Observant reader(s) of our blog may have recently noticed a seemingly subtle change to our site. No, not the new logo: that is anything but subtle (and thanks, by the way, to our friend Ilsa Loeser and her talented crew at Letterpress Communications for the logo *shameless plug*). I am referring to the subtitle of our blog. We are no longer an interfaith blog; we are now an “interfaithED” blog. This may seem an almost insignificant change, the addition of two letters, but it represents a new perspective we are taking on just what exactly we are doing.
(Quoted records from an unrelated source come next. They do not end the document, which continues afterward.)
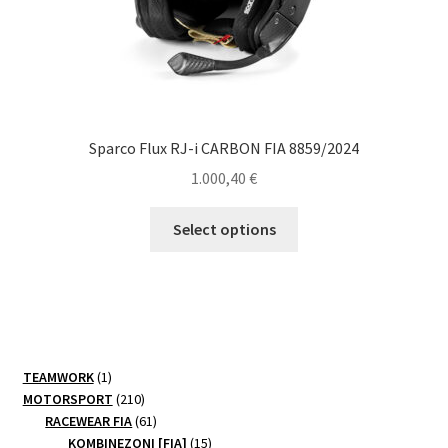
page
Sparco Flux RJ-i CARBON FIA 8859/2024
1.000,40
€
This
Select options
product
has
multiple
variants.
The
options
1
TEAMWORK
1
may
product
210
MOTORSPORT
210
be
products
61
RACEWEAR FIA
61
products
15
chosen
KOMBINEZONI [FIA]
15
Over the last eight to nine months, Chris and I have become less enthusiastic with the description of our blog, our podcast, and even our relationship as “interfaith.” We are, to be clear, technically interfaith: I am a Jew, and he is a Christian, but the term “interfaith” does not fully describe who we are or what we are trying to do. Usually, when people colloquially throw out the term “interfaith,” they mean one of four scenarios: 1) some combination of Christians, Jews, and Muslims getting together to discuss, “Why can’t we all just get along?” 2) some combination of Christians, Jews, and Muslims getting together to discuss all the things we have in common, so we should really all just get along, 3) a religious observance to which members of other faith communities have been invited to attend proving that we can all just get along, or 4) some combination of the above for the purpose of converting the Others, thus eliminating the need to try to all just get along. Not one of these even remotely describes anything Chris and I have done with our discussions, blog posts, podcasts, or Bible studies.
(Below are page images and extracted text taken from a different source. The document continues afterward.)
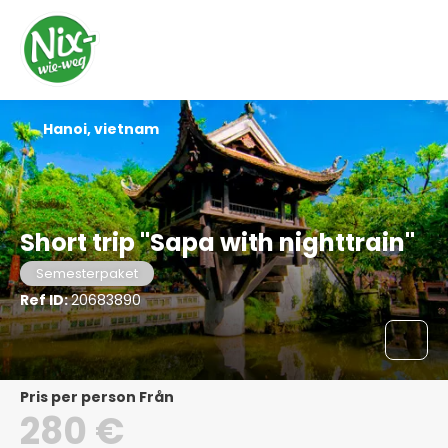
Hanoi, vietnam
Short trip "Sapa with nighttrain"
Semesterpaket
Ref ID:
20683890
pris per person Från
280 €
So what do we mean when we use the term “interfaithed” instead? To begin with, an interfaithed discussion seeks to explore the areas of difference between faiths. If all we ever talk about are the things we already know and agree on, we would never learn anything new! Where our faiths differ is what is interesting. Not just that there are places we differ, but why we differ is instructive. What do these differences teach us about each Other? If we truly want to understand what, why, and how Others believe without trying to prove their belief wrong, incomplete, or somehow inferior to our own, then it is our differences which are instructive.
A focus on differences is important for another reason as well. Our differences are what makes us useful to each other. To learn is to grow, but I can only learn new things. If I am exposed to only sameness, there is nothing new to learn, and I cannot grow. Learning new things about my own faith does create growth, but that growth is limited by what my own faith can teach me. If I am to expand my potential for growth, I must engage with ideas, people, and faiths different than my own. In other words, what Chris has taught ne about his Christianity has expanded my view of Judaism. And I believe he would say the same about me and his view of his Christian faith.
We found ourselves constricted by the term “interfaith” and so created a new moniker for what we do. We wanted to make it clear that we are not “just trying to get along.” We want anyone wishing to join in our discussions to understand our goal, to share our respect for each other and The Other. We wanted to acknowledge that in order to learn grow, and expand our view requires we put ourselves in uncomfortable situations, that we expose ourselves to “dangerous” ideas, but that learning only happens when we are uncomfortable, and ideas only seem dangerous because they come from The Other.
Words matter. What we name something matters. It is not just semantics because semantics is everything. Language creates reality. Sometimes a little ED is a good thing.